Exercise brief -> Ignoring the pictures, copy the data exactly.

--------------------------------------------------

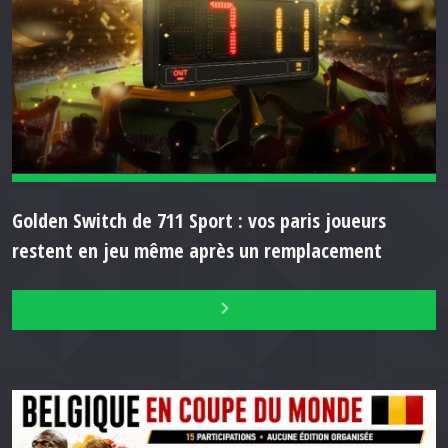
Golden Switch de 711 Sport : vos paris joueurs
restent en jeu même après un remplacement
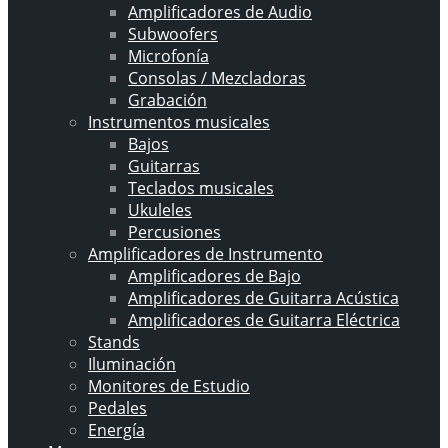
Amplificadores de Audio
Subwoofers
Microfonía
Consolas / Mezcladoras
Grabación
Instrumentos musicales
Bajos
Guitarras
Teclados musicales
Ukuleles
Percusiones
Amplificadores de Instrumento
Amplificadores de Bajo
Amplificadores de Guitarra Acústica
Amplificadores de Guitarra Eléctrica
Stands
Iluminación
Monitores de Estudio
Pedales
Energía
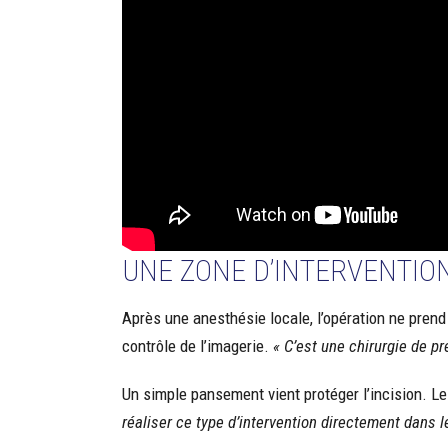
UNE ZONE D’INTERVENTIO
Après une anesthésie locale, l’opération ne prend
contrôle de l’imagerie.
« C’est une chirurgie de pr
Un simple pansement vient protéger l’incision. Le 
réaliser ce type d’intervention directement dans l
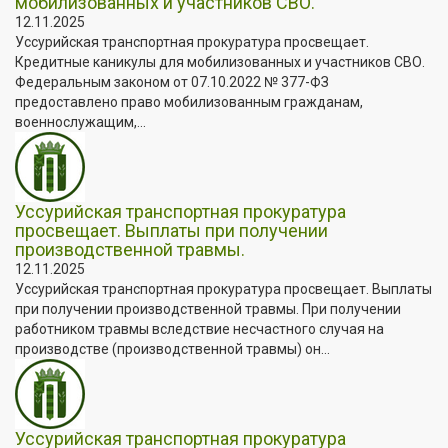
мобилизованных и участников СВО.
12.11.2025
Уссурийская транспортная прокуратура просвещает.
Кредитные каникулы для мобилизованных и участников СВО.
Федеральным законом от 07.10.2022 № 377-ФЗ
предоставлено право мобилизованным гражданам,
военнослужащим,...
Уссурийская транспортная прокуратура
просвещает. Выплаты при получении
производственной травмы.
12.11.2025
Уссурийская транспортная прокуратура просвещает. Выплаты
при получении производственной травмы. При получении
работником травмы вследствие несчастного случая на
производстве (производственной травмы) он...
Уссурийская транспортная прокуратура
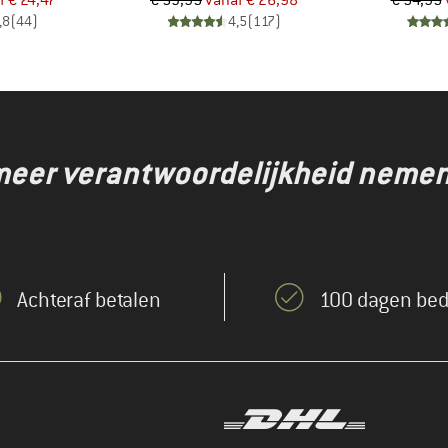
f
€ 24,47
€ 59,95
vanaf
€ 26,98
€ 54,95
,8
(
44
)
4,5
(
117
)
eer verantwoordelijkheid nemen,
Achteraf betalen
100 dagen bed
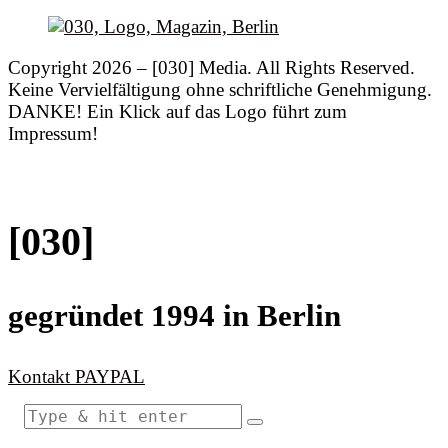
Copyright 2026 – [030] Media. All Rights Reserved.
Keine Vervielfältigung ohne schriftliche Genehmigung.
DANKE! Ein Klick auf das Logo führt zum
Impressum!
[030]
gegründet 1994 in Berlin
Kontakt
PAYPAL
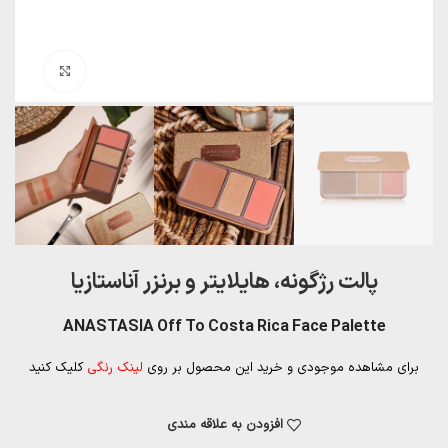
بزرگنمایی تصویر
پالت رژگونه، هایلایتر و برنزر آناستازیا
ANASTASIA Off To Costa Rica Face Palette
برای مشاهده موجودی و خرید این محصول بر روی
لینک رنگی
کلیک کنید
افزودن به علاقه مندی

--------------------------------------------------

Task output ->
Golden Switch de 711 Sport : vos paris joueurs
restent en jeu même après un remplacement
Amplificadores de Audio
Subwoofers
Microfonía
Consolas / Mezcladoras
Grabación
Instrumentos musicales
Bajos
Guitarras
Teclados musicales
Ukuleles
Percusiones
Amplificadores de Instrumento
Amplificadores de Bajo
Amplificadores de Guitarra Acústica
Amplificadores de Guitarra Eléctrica
Stands
Iluminación
Monitores de Estudio
Pedales
Energía
UNE ZONE D’INTERVENTIO
Après une anesthésie locale, l’opération ne prend
contrôle de l’imagerie.
« C’est une chirurgie de pr
Un simple pansement vient protéger l’incision. Le 
réaliser ce type d’intervention directement dans l
мобилизованных и участников СВО.
12.11.2025
Уссурийская транспортная прокуратура просвещает.
Кредитные каникулы для мобилизованных и участников СВО.
Федеральным законом от 07.10.2022 № 377-ФЗ
предоставлено право мобилизованным гражданам,
военнослужащим,...
Уссурийская транспортная прокуратура
просвещает. Выплаты при получении
производственной травмы.
12.11.2025
Уссурийская транспортная прокуратура просвещает. Выплаты
при получении производственной травмы. При получении
работником травмы вследствие несчастного случая на
производстве (производственной травмы) он...
Уссурийская транспортная прокуратура
f
€ 24,47
€ 59,95
vanaf
€ 26,98
€ 54,95
,8
(
44
)
4,5
(
117
)
eer verantwoordelijkheid nemen,
Achteraf betalen
100 dagen bed
Copyright 2026 – [030] Media. All Rights Reserved.
Keine Vervielfältigung ohne schriftliche Genehmigung.
DANKE! Ein Klick auf das Logo führt zum
Impressum!
[030]
gegründet 1994 in Berlin
Kontakt
PAYPAL
بزرگنمایی تصویر
پالت رژگونه، هایلایتر و برنزر آناستازیا
ANASTASIA Off To Costa Rica Face Palette
برای مشاهده موجودی و خرید این محصول بر روی
لینک رنگی
کلیک کنید
افزودن به علاقه مندی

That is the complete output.